The S&P/TSX Composite Index has plunged 160 points on Friday, October 29. Canadian markets appeared rattled after the Bank of Canada (BoC) suspended its bond-buying program. This seemed to signal rate increases in the near term. We have seen market tantrums drive central bank policy across the developed world in recent years. It remains to be seen whether the BoC will press forward with its planned tightening in the face of volatility. Today, I want to look at three dividend stocks that look undervalued as we move into the final two months of 2021. Let’s dive in.
This dividend stock looks super cheap: Is it too good to be true?
Last week, I’d discussed whether investors should be eager to buy the dip in Rogers stock, as the company faced a power struggle at the very top. It has been frequently noted that the $20 billion acquisition of Shaw Communications (TSX:SJR.B)(NYSE:SJR) still hangs in the balance, as it awaits regulatory approval. Shares of Shaw have dropped 3.5% month over month as of close on October 29.
Shaw unveiled its fourth-quarter and full-year results for 2021 on that same day. For the full year, revenues rose 1.9% to $5.50 billion. Meanwhile, adjusted EBITDA climbed 4.6% to $2.50 billion and free cash flow jumped 28% to $961 million. It was powered by Wireless revenue growth of 9.3% for fiscal 2021.

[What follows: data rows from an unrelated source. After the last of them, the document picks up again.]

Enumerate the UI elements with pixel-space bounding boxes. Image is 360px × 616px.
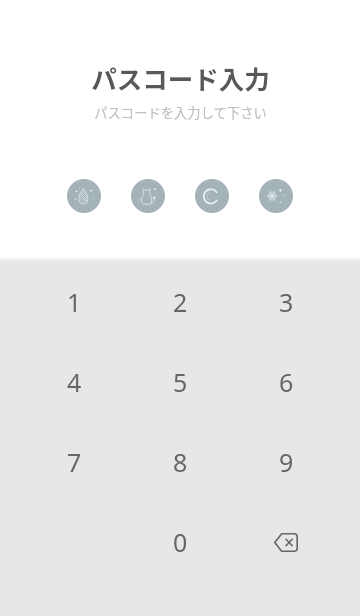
other: Passcode digit 1 [67, 179, 101, 213]
button[interactable]: 0 [127, 502, 233, 582]
button[interactable]: 4 [21, 342, 127, 422]
staticText: 8 [173, 445, 188, 479]
button[interactable]: 7 [21, 422, 127, 502]
staticText: 5 [173, 365, 188, 399]
button[interactable]: 5 [127, 342, 233, 422]
button[interactable]: 8 [127, 422, 233, 502]
staticText: 0 [173, 525, 188, 559]
staticText: 1 [67, 285, 82, 319]
staticText: 6 [279, 365, 294, 399]
staticText: パスコードを入力して下さい [94, 103, 267, 122]
other: Passcode digit 3 [195, 179, 229, 213]
other: Passcode digit 4 [259, 179, 293, 213]
staticText: パスコード入力 [91, 59, 270, 96]
other: Passcode digit 2 [131, 179, 165, 213]
button[interactable]: 2 [127, 262, 233, 342]
staticText: 2 [173, 285, 188, 319]
button[interactable]: 9 [233, 422, 339, 502]
button[interactable]: 3 [233, 262, 339, 342]
staticText: 9 [279, 445, 294, 479]
staticText: 3 [279, 285, 294, 319]
staticText: 4 [67, 365, 82, 399]
button[interactable]: 6 [233, 342, 339, 422]
button[interactable]: 1 [21, 262, 127, 342]
staticText: 7 [67, 445, 82, 479]
button[interactable]: Backspace [233, 502, 339, 582]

On the topic of Rogers, Shaw CEO Brad Shaw said that the company was still committed to the deal. It looks highly unlikely that this deal will be torpedoed. However, in such an event, Shaw deserves your attention. The dividend stock last had a favourable price-to-earnings (P/E) ratio of 20. Moreover, it still offers a monthly distribution of $0.099 per share. That represents a 3.3% yield.
Here’s another telecom to scoop up today
Cogeco Communications (TSX:CCA) is another dividend stock in the telecom space that merits a look right now. Interestingly, Cogeco was targeted by Rogers in 2020 but the Quebec-based firm resisted the takeover. Shares of this dividend stock have climbed 8.9% so far this year. However, the stock has slipped 5.2% over the past month.
Investors can expect to see Cogeco’s Q4 and full-year 2021 results on November 11. In Q3 2021, the company delivered revenue growth of 3.7% to $649 million. Meanwhile, adjusted EBITDA rose 1.3% to $302 million.
Shares of Cogeco last had an attractive P/E ratio of 12. It offers a quarterly dividend of $0.64 per share. That represents a 2.4% yield.
Why this cheap dividend stock needs to be in your portfolio
Great-West Lifeco (TSX:GWO) is a Winnipeg-based company that is engaged in the insurance and financial services space. I’d suggested that investors snatch up this top dividend stock back in September. Its shares have increased 21% in the year-to-date period. However, the stock is down 5.7% month over month.
In Q2 2021, the company posted total base earnings of $826 million — up from $706 million in the previous year. Meanwhile, assets under administration jumped 9% to $2.2 trillion. This dividend stock possesses a very attractive P/E ratio of 10. Great-West last paid out a quarterly dividend of $0.438 per share. This represents a solid 4.8% yield.